'''

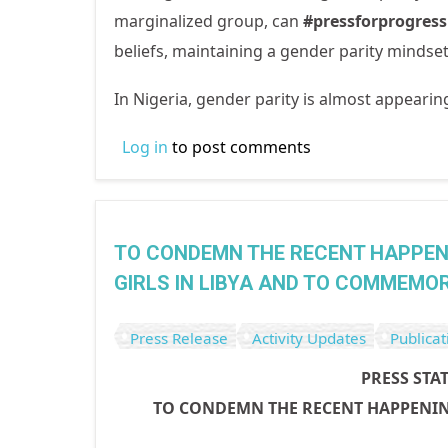
marginalized group, can
#pressforprogres
beliefs, maintaining a gender parity minds
In Nigeria, gender parity is almost appearin
Log in
to post comments
TO CONDEMN THE RECENT HAPPEN
GIRLS IN LIBYA AND TO COMMEMOR
Press Release
Activity Updates
Publicat
PRESS STA
TO CONDEMN THE RECENT HAPPENIN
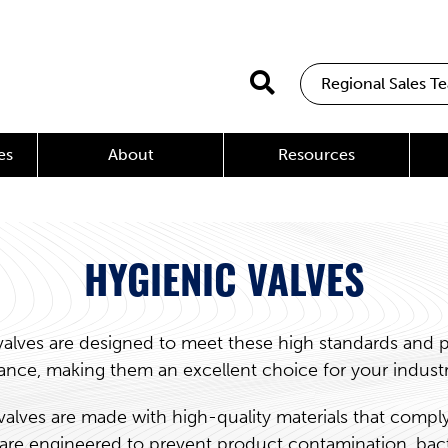
Regional Sales T
es
About
Resources
HYGIENIC VALVES
valves are designed to meet these high standards and pr
nce, making them an excellent choice for your indust
valves are made with high-quality materials that comply
are engineered to prevent product contamination, bac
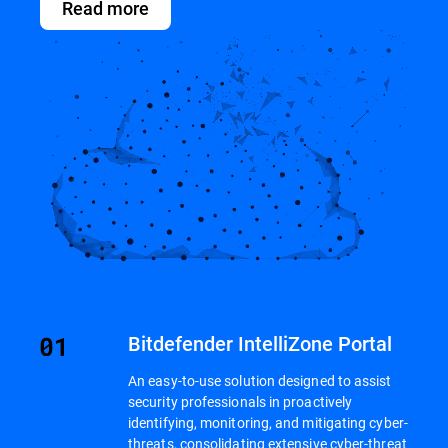
Read more
Bitdefender IntelliZone Portal
An easy-to-use solution designed to assist
security professionals in proactively
identifying, monitoring, and mitigating cyber-
threats, consolidating extensive cyber-threat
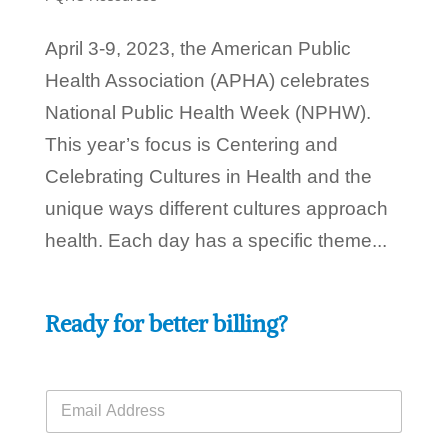
April 3-9, 2023, the American Public
Health Association (APHA) celebrates
National Public Health Week (NPHW).
This year’s focus is Centering and
Celebrating Cultures in Health and the
unique ways different cultures approach
health. Each day has a specific theme...
Ready for better billing?
E
m
a
H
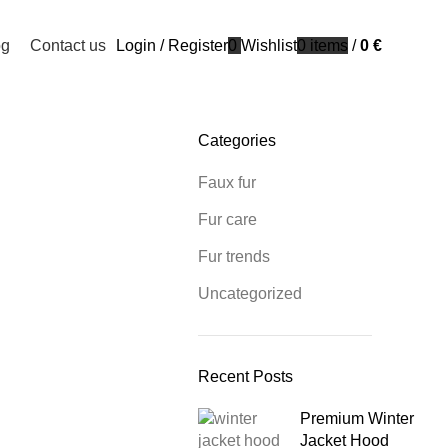
og
Contact us
Login / Register
0
Wishlist
0
items
/
0
€
Categories
Faux fur
Fur care
Fur trends
Uncategorized
Recent Posts
Premium Winter
Jacket Hood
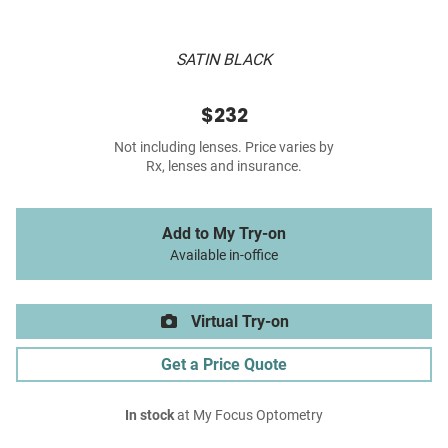
SATIN BLACK
$232
Not including lenses. Price varies by
Rx, lenses and insurance.
Add to My Try-on
Available in-office
Virtual Try-on
Get a Price Quote
In stock
at My Focus Optometry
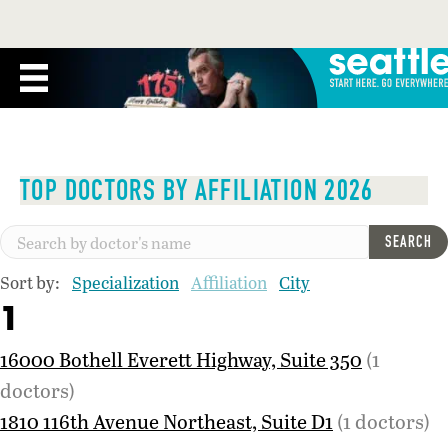
TOP DOCTORS BY AFFILIATION 2026
SEARCH
Sort by:
Specialization
Affiliation
City
1
16000 Bothell Everett Highway, Suite 350
(1
doctors)
1810 116th Avenue Northeast, Suite D1
(1 doctors)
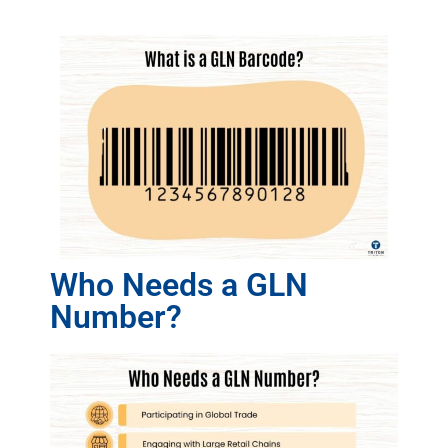
Who Needs a GLN
Number?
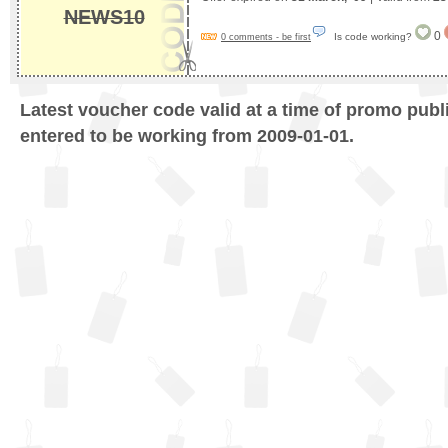
NEWS10
0
Is code working?
0 comments - be first
Latest voucher code valid at a time of promo publ
entered to be working from 2009-01-01.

'''

Could you reproduce exactly the lines from the one containing "threats, consolidating extensive cyber-threat" through the last line of the records, both included, leaving out the pictures?

RESULT OF THIS EXERCISE -
threats, consolidating extensive cyber-threat
April 3-9, 2023, the American Public
Health Association (APHA) celebrates
National Public Health Week (NPHW).
This year’s focus is Centering and
Celebrating Cultures in Health and the
unique ways different cultures approach
health. Each day has a specific theme...
Ready for better billing?
E
m
a
H
og
Contact us
Login / Register
0
Wishlist
0
items
/
0
€
Categories
Faux fur
Fur care
Fur trends
Uncategorized
Recent Posts
Premium Winter
Jacket Hood
SATIN BLACK
$232
Not including lenses. Price varies by
Rx, lenses and insurance.
Add to My Try-on
Available in-office
Virtual Try-on
Get a Price Quote
In stock
at My Focus Optometry
TOP DOCTORS BY AFFILIATION 2026
SEARCH
Sort by:
Specialization
Affiliation
City
1
16000 Bothell Everett Highway, Suite 350
(1
doctors)
1810 116th Avenue Northeast, Suite D1
(1 doctors)
Who Needs a GLN
Number?
NEWS10
0
Is code working?
0 comments - be first
Latest voucher code valid at a time of promo publ
entered to be working from 2009-01-01.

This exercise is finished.